=== What is needed ===
Read the entries that follow and give each one again precisely.

=== Items listed in a dataset ===
● ● ● ●

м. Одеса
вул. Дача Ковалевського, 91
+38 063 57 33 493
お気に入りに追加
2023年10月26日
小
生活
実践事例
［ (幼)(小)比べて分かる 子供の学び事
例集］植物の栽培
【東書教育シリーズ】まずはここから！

● ● ● ●

=== Task result ===
м. Одеса
вул. Дача Ковалевського, 91
+38 063 57 33 493
お気に入りに追加
2023年10月26日
小
生活
実践事例
［ (幼)(小)比べて分かる 子供の学び事
例集］植物の栽培
【東書教育シリーズ】まずはここから！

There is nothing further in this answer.